§ What this task involves
Every line of the listing below is to be repeated exactly; the pictures stay out.

§ Excerpted data
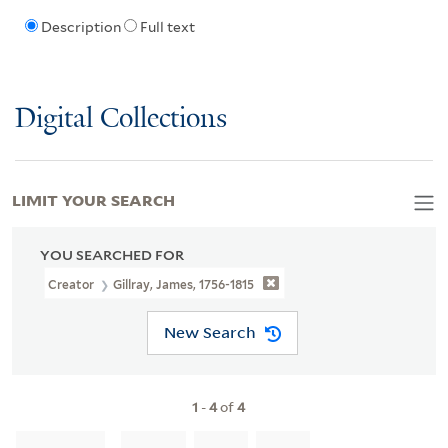
Description
Full text
Digital Collections
LIMIT YOUR SEARCH
YOU SEARCHED FOR
Creator
Gillray, James, 1756-1815
New Search
1
-
4
of
4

§ Exercise solution
Description
Full text
Digital Collections
LIMIT YOUR SEARCH
YOU SEARCHED FOR
Creator
Gillray, James, 1756-1815
New Search
1
-
4
of
4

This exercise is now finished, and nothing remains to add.